WHAT THIS TASK INVOLVES -
Set down exactly each line of the entries below, beginning at the one that contains "d’altres, i antropològicament som éssers" and ending at the last, and no others.

Excerpts from a dataset
----------------------------------------
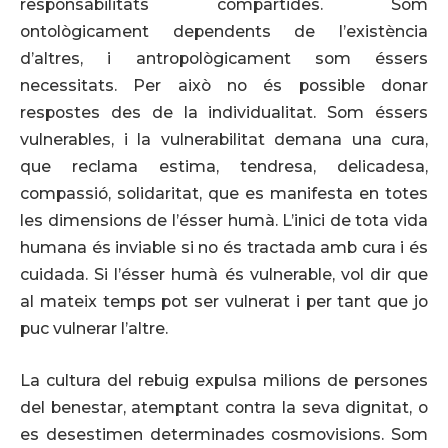
responsabilitats compartides. Som
ontològicament dependents de l’existència
d’altres, i antropològicament som éssers
necessitats. Per això no és possible donar
respostes des de la individualitat. Som éssers
vulnerables, i la vulnerabilitat demana una cura,
que reclama estima, tendresa, delicadesa,
compassió, solidaritat, que es manifesta en totes
les dimensions de l’ésser humà. L’inici de tota vida
humana és inviable si no és tractada amb cura i és
cuidada. Si l’ésser humà és vulnerable, vol dir que
al mateix temps pot ser vulnerat i per tant que jo
puc vulnerar l’altre.
La cultura del rebuig expulsa milions de persones
del benestar, atemptant contra la seva dignitat, o
es desestimen determinades cosmovisions. Som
----------------------------------------
EXERCISE ANSWER -
d’altres, i antropològicament som éssers
necessitats. Per això no és possible donar
respostes des de la individualitat. Som éssers
vulnerables, i la vulnerabilitat demana una cura,
que reclama estima, tendresa, delicadesa,
compassió, solidaritat, que es manifesta en totes
les dimensions de l’ésser humà. L’inici de tota vida
humana és inviable si no és tractada amb cura i és
cuidada. Si l’ésser humà és vulnerable, vol dir que
al mateix temps pot ser vulnerat i per tant que jo
puc vulnerar l’altre.
La cultura del rebuig expulsa milions de persones
del benestar, atemptant contra la seva dignitat, o
es desestimen determinades cosmovisions. Som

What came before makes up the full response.